Bryner is from Alaska, and most people she knew there were tied to the oil industry in some way. “I think that the kind of demonization of industries and employers and all of that sort of stuff is a problematic simplification of the relationship between industry interests and politicians,” she said.
One point made by some of Sirota’s detractors, that the money from oil and gas employees constituted a tiny part of his monstrous fundraising haul, is correct. O’Rourke had a remarkable fundraising effort, having raised $69.2 million as of Oct. 17, much of it from small donations, for his strong challenge to Texas Republican Sen. Ted Cruz. The challenger did extremely well, considering he is a Democrat who faced an incumbent Republican in a deep-red state. Through Oct. 17, O’Rourke pulled in about $430,000 from individuals who work in the oil and gas industry. (The most recent campaign finance report, the “post-general” filing, has not yet been itemized by the Federal Election Commission, nor by CRP, so I’m not including this final contribution data in my analysis. A cursory review of these donations, which came in the final few weeks of the election, does show that O’Rourke received at least one more maximum contribution from an oil and gas executive.)
Let’s be real: $430,000 is a lot of money. But in context, it’s a small fraction of O’Rourke giant fundraising total, and none of the money came from corporate political action committees.
I’d actually seen the oil and gas stat a few days before Sirota’s tweet, and I was initially surprised that a rising Democratic star, whom many call a progressive, would get so much from individuals in the oil and gas industry. But it’s not shocking that O’Rourke would get some money from these folks, even despite his opponent Cruz’s unflinching allegiance to the fossil fuel industry. (Cruz’s numbers are higher than O’Rourke’s; he received $505,000 from oil and gas interests over the last two years, accounting for nearly 1.75 percent of his Oct. 17 fundraising total.)
Texas is the largest oil and gas-producing state in the nation. The industry employed roughly 325,000 Texans in 2017. And while O’Rourke has a 95 percent lifetime score from the League of Conservation Voters, his record on fossil fuels is mixed. In 2015, he joined most House Republicans and 25 Democrats by voting against the oil export ban.
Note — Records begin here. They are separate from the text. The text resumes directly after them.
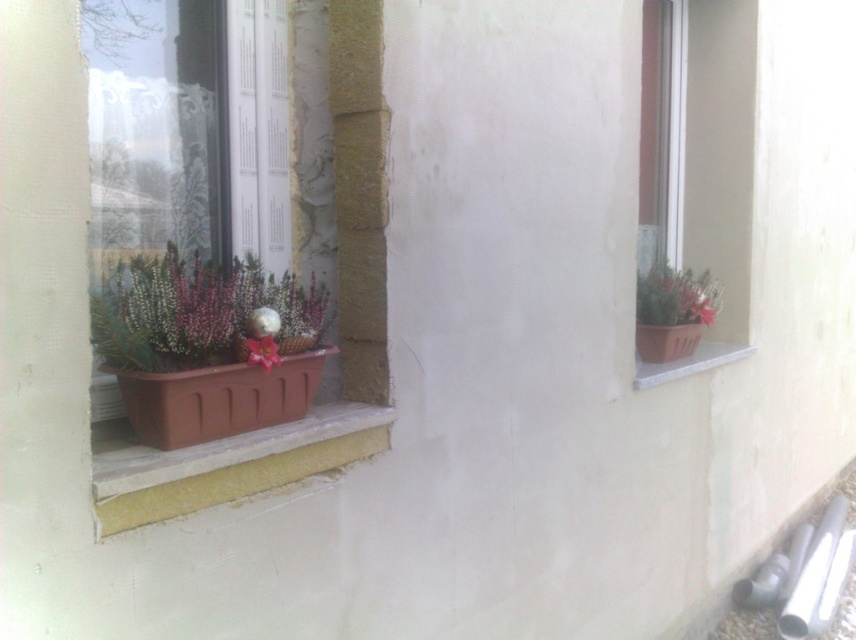 Is brown plastic container at left below matte brown pot at right?

Yes, brown plastic container at left is below matte brown pot at right.

What do you see at coordinates (360, 193) in the screenshot? This screenshot has width=856, height=640. I see `brown plastic container at left` at bounding box center [360, 193].

Identify the location of brown plastic container at left. (360, 193).

Between brown plastic flower box at left and brown plastic at right, which one is positioned higher?

brown plastic at right

From the picture: Between brown plastic flower box at left and brown plastic at right, which one is positioned lower?

brown plastic flower box at left is below.

Where is `brown plastic flower box at left`? The image size is (856, 640). brown plastic flower box at left is located at coordinates point(217,397).

Locate an element on the screen. brown plastic flower box at left is located at coordinates (217, 397).

Is matte plastic window at right wider than matte plastic pot at left?

Correct, the width of matte plastic window at right exceeds that of matte plastic pot at left.

How distant is matte plastic window at right from matte plastic pot at left?

The distance of matte plastic window at right from matte plastic pot at left is 1.91 meters.

Does point (749, 179) lie behind point (174, 317)?

Yes, it is.

This screenshot has height=640, width=856. I want to click on matte plastic window at right, so click(716, 173).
The following year, he voted against an amendment that would have prohibited funding for offshore drilling research in the Gulf of Mexico.
“No one likes it when the progressive candidate-of-the-moment gets money from the industry that everyone loves to hate,” said Bryner. “I would be surprised if he didn’t get a lot of money from oil and gas. You need to be very careful to recognize context when you’re looking at this data.”
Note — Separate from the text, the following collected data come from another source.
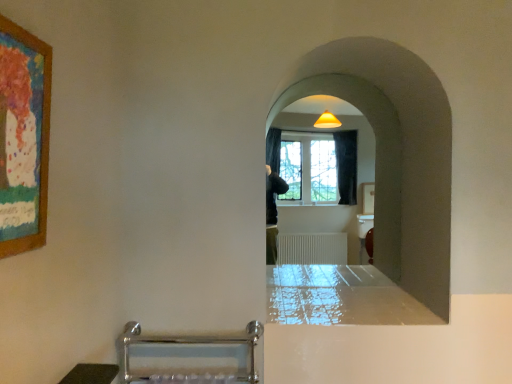 The width and height of the screenshot is (512, 384). In order to click on white matte wall at center in this screenshot , I will do `click(396, 154)`.

Locate an element on the screen. This screenshot has width=512, height=384. wooden painted picture frame at upper left is located at coordinates (24, 136).

Is white matte wall at center to the left of glossy white counter top at center from the viewer's perspective?

Yes.

Would you say white matte wall at center is outside glossy white counter top at center?

white matte wall at center lies outside glossy white counter top at center's area.

Considering the positions of point (36, 189) and point (380, 60), is point (36, 189) closer or farther from the camera than point (380, 60)?

Point (36, 189) is positioned closer to the camera compared to point (380, 60).

This screenshot has width=512, height=384. What are the coordinates of `picture frame on the left of white matte wall at center` in the screenshot? It's located at (24, 136).

From the image's perspective, is wooden painted picture frame at upper left under white matte wall at center?

No, from the image's perspective, wooden painted picture frame at upper left is not below white matte wall at center.

What's the angular difference between glossy white counter top at center and white matte wall at center's facing directions?

The angle between the facing direction of glossy white counter top at center and the facing direction of white matte wall at center is 0.000481 degrees.

Which is more to the right, glossy white counter top at center or white matte wall at center?

glossy white counter top at center.

Does glossy white counter top at center turn towards white matte wall at center?

Yes.

From the image's perspective, relative to white matte wall at center, is glossy white counter top at center above or below?

glossy white counter top at center is below white matte wall at center.

Is wooden painted picture frame at upper left at the back of glossy white counter top at center?

No, glossy white counter top at center is not facing the opposite direction of wooden painted picture frame at upper left.

In the image, is glossy white counter top at center on the left side or the right side of wooden painted picture frame at upper left?

Based on their positions, glossy white counter top at center is located to the right of wooden painted picture frame at upper left.

Are glossy white counter top at center and wooden painted picture frame at upper left making contact?

No, glossy white counter top at center is not touching wooden painted picture frame at upper left.

Is glossy white counter top at center bigger or smaller than wooden painted picture frame at upper left?

Clearly, glossy white counter top at center is larger in size than wooden painted picture frame at upper left.

Which object is further away from the camera taking this photo, wooden painted picture frame at upper left or glossy white counter top at center?

glossy white counter top at center is further away from the camera.

Is glossy white counter top at center at the back of wooden painted picture frame at upper left?

No, glossy white counter top at center is not at the back of wooden painted picture frame at upper left.

Looking at the image, does wooden painted picture frame at upper left seem bigger or smaller compared to glossy white counter top at center?

Clearly, wooden painted picture frame at upper left is smaller in size than glossy white counter top at center.

Is white matte wall at center facing away from wooden painted picture frame at upper left?

That's not correct — white matte wall at center is not looking away from wooden painted picture frame at upper left.

Find the location of a particular element. This screenshot has width=512, height=384. picture frame located above the white matte wall at center (from a real-world perspective) is located at coordinates (24, 136).

Which of these two, white matte wall at center or wooden painted picture frame at upper left, stands taller?

white matte wall at center.

Would you say white matte wall at center contains wooden painted picture frame at upper left?

That's incorrect, wooden painted picture frame at upper left is not inside white matte wall at center.

The height and width of the screenshot is (384, 512). In order to click on counter top below the white matte wall at center (from a real-world perspective) in this screenshot , I will do `click(340, 297)`.

Locate an element on the screen. The image size is (512, 384). passage behind the wooden painted picture frame at upper left is located at coordinates (396, 154).

Which object lies further to the anchor point glossy white counter top at center, wooden painted picture frame at upper left or white matte wall at center?

Based on the image, wooden painted picture frame at upper left appears to be further to glossy white counter top at center.

Looking at the image, which one is located closer to white matte wall at center, glossy white counter top at center or wooden painted picture frame at upper left?

glossy white counter top at center lies closer to white matte wall at center than the other object.

From the image, which object appears to be farther from white matte wall at center, wooden painted picture frame at upper left or glossy white counter top at center?

Among the two, wooden painted picture frame at upper left is located further to white matte wall at center.

From the picture: Considering their positions, is glossy white counter top at center positioned closer to wooden painted picture frame at upper left than white matte wall at center?

glossy white counter top at center lies closer to wooden painted picture frame at upper left than the other object.

Which object lies further to the anchor point glossy white counter top at center, white matte wall at center or wooden painted picture frame at upper left?

wooden painted picture frame at upper left is further to glossy white counter top at center.

When comparing their distances from wooden painted picture frame at upper left, does white matte wall at center or glossy white counter top at center seem further?

white matte wall at center.

In order to click on passage between wooden painted picture frame at upper left and glossy white counter top at center in this screenshot , I will do `click(396, 154)`.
Nonetheless, O’Rourke doesn’t appear to have progressive views on oil and gas. He praised natural gas in October, calling its production “a great job opportunity and an environmentally responsible opportunity.” In a debate with Cruz, he said that choosing between oil and renewable energy would be a “false choice.”
The reality is that O’Rourke is a moderate Democrat. That’s not my hot take; it’s how he’s chosen to self-identify. O’Rourke isn’t among the dozens of reps in the Congressional Progressive Caucus, but he is a member of the New Democrat Coalition, of which Bill Clinton was a key member, which “is committed to pro-economic growth, pro-innovation, and fiscally responsible policies” and seeks bipartisan solutions to America’s problems.
O’Rourke’s oil and gas-linked donations are worth looking into, I’d wager, because by examining the data we find the real facts and discover the full context. In fact, for campaign finance reporters such as Sirota and myself, to ignore it would be an oversight. I’ll explain why later in this article.
When writing about one potential candidate’s money from a particular industry in an article (as opposed to one tweet), it’s a good idea to check out the relationships that other potential candidates for that office may have. For a few of the prominent Democrats currently in office who appear to be considering a White House run, here are the numbers based on the most recently available itemized data.
None of these politicians received a large percentage of oil and gas donations in their most recent elections, except perhaps Gov. John Hickenlooper of Colorado. California Rep. Eric Swalwell had a slightly higher percentage of donations from oil and gas-linked donations than did O’Rourke, who is third on the list.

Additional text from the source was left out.